┏━━
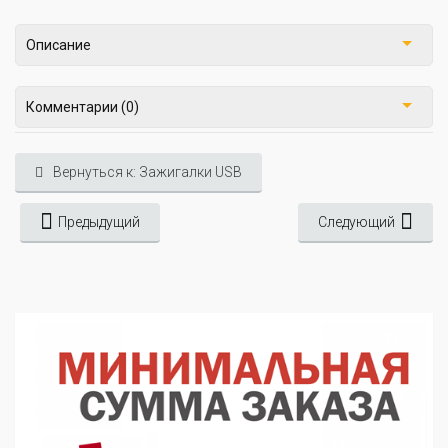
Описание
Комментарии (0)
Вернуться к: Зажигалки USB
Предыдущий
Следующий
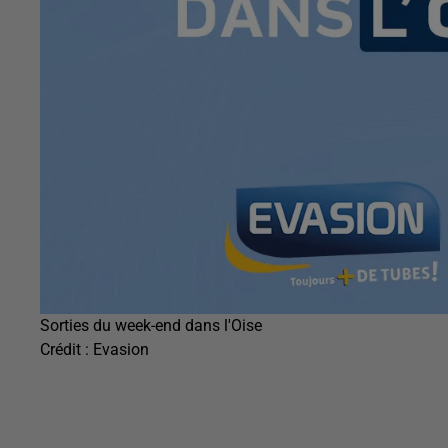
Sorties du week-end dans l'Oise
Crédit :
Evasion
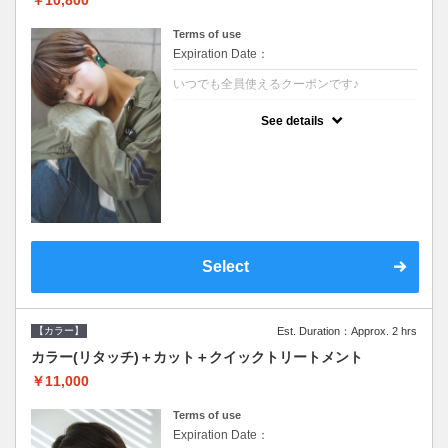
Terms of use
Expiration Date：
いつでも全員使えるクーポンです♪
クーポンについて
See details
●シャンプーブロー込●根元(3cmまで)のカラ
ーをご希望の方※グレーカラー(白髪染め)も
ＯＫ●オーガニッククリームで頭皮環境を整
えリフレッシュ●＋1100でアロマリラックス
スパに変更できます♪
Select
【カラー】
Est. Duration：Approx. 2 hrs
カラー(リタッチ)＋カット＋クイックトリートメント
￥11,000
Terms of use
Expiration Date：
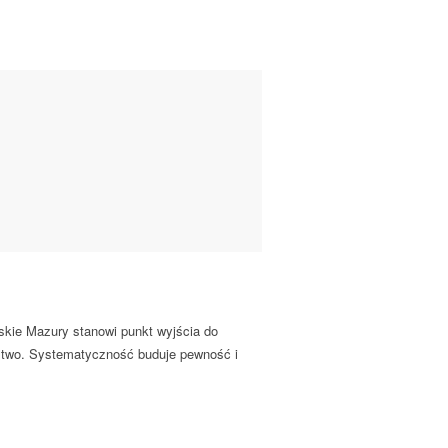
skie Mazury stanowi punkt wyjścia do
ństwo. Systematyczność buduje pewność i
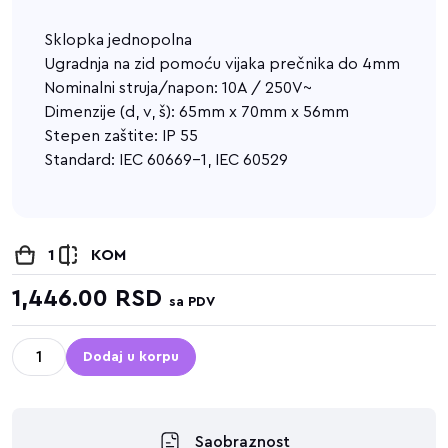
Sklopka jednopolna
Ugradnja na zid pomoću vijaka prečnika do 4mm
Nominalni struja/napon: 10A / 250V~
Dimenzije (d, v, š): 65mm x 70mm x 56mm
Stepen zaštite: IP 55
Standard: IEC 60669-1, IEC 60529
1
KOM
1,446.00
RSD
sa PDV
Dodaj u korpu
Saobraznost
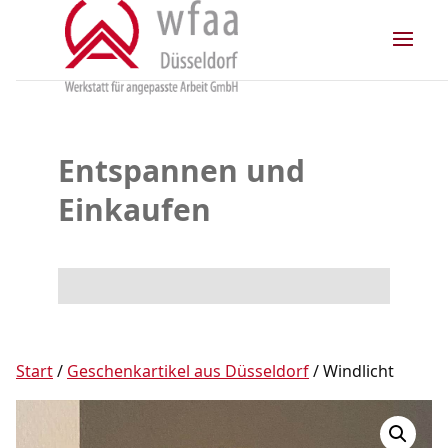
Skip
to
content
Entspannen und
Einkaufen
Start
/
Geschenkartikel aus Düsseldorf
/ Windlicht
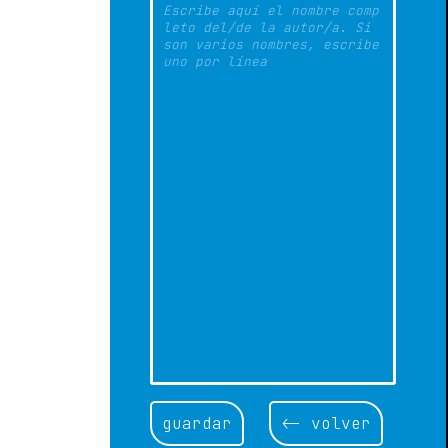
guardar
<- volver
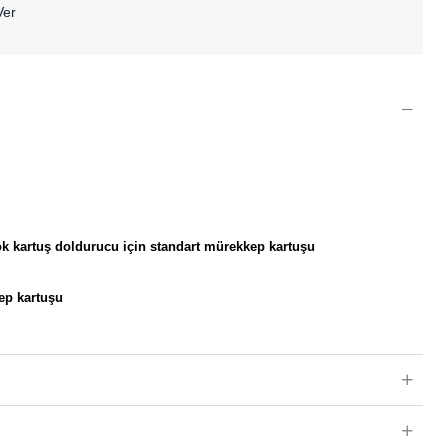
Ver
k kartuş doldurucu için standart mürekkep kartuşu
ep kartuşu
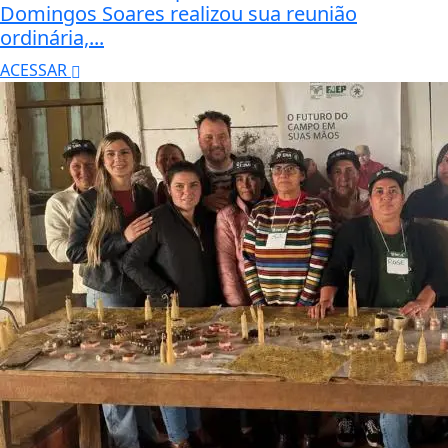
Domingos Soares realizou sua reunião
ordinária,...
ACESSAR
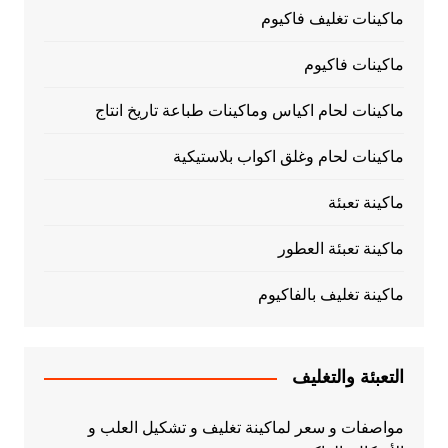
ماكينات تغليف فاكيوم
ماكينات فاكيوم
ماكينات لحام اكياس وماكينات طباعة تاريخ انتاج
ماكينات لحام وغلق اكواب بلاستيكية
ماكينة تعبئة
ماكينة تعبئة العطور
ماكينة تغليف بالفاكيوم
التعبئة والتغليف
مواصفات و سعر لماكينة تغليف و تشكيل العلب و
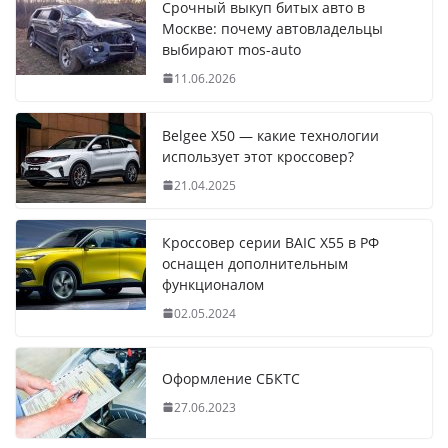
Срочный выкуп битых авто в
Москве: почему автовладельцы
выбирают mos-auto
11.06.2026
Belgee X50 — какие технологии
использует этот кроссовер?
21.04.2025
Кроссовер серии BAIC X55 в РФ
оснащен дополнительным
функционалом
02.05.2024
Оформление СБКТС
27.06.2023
┗━━
(How to complete this task):
Your task is to list each line of the records with the word "لحام".

(Response area):
ماكينات لحام اكياس وماكينات طباعة تاريخ انتاج
ماكينات لحام وغلق اكواب بلاستيكية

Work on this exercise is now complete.